Fearing a major stock market meltdown, the Federal Reserve issued a statement that they are more than willing to make is easier for distressed banks to get access to dollars whenever needed.
The rating cuts will make is more expensive for them to fund their day-to-day borrowing needs, by increasing the interest rates they will be expected to pay when borrowing money.
The rating agencies have been criticized for underestimating the risks of debt for several years, starting with the market crash of 2008.
The funny thing is that S&P only downgraded the banks by one notch, when just about everyone in the financial community known that most of the banks are still insolvent and without the government bailout money from the Fed’s lower interest rates and TARP, most of these banks would already be gone. They should be rated at junk.

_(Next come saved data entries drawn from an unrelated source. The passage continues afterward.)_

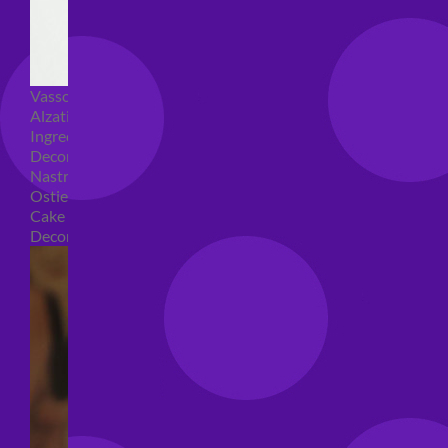
Vassoi e sottotorta
Alzatine per dolci
Ingredienti torte
Decorazioni torte
Nastri e girotorte
Ostie per torte
Cake Topper
Decori per torte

According to the Wall Street Journal article, if S&P would have lowered the rating of Bank of America within the third quarter, they would have had to post an additional $5.1 billion in collateral. But since S&P waited until after the end of the third quarter they don’t have to.
What kind of games are the rating agencies playing?
Today, S&P said in a report that Europe is likely headed back into a recession, with a 40 percent chance of a severe recession.
But S&P didn’t even downgrade the European banks, like they did with all six major U.S. banks. So it Europe is headed for a severe recession, what is the U.S. headed for?
That is why the Fed hit the panic button.
The debt crisis is snowballing, which is decreasing the likelihood that government bonds will ever be paid back.
When government bonds default, nations go broke and financial systems unravel. The global financial system is so intertwined in the computer age that any nations bonds can threaten to take down the entire system.
That is why the Fed hit the panic button.
The stock market shot up 400+ points, but there is little the Fed can actually do at this point. The debt has been allowed to spread to so many nations for so many years that is has changes the entire global economy, from savings and producing to spending and consuming.
Just like the Fed could not stop the housing bubble from bursting, they cannot stop the global debt bubble from bursting.
The problem with financial bubbles is that sooner or later they always burst and no one can stop them.
Bubbles burst when the price to pay becomes higher than anyone is willing to pay, and each person is part of the equation. Bubbles burst when the value of money or work is higher than we are willing to pay for our labor.
The reason the global debt bubble is bursting is because people all over the world are no longer willing to work to pay for bloated governments and unemployed workers. The prices have become too high.
The Fed cannot stop the bubble from bursting because it cannot force people to work more hours than they are willing to or capable of working to support the systems that are dependent on their labor.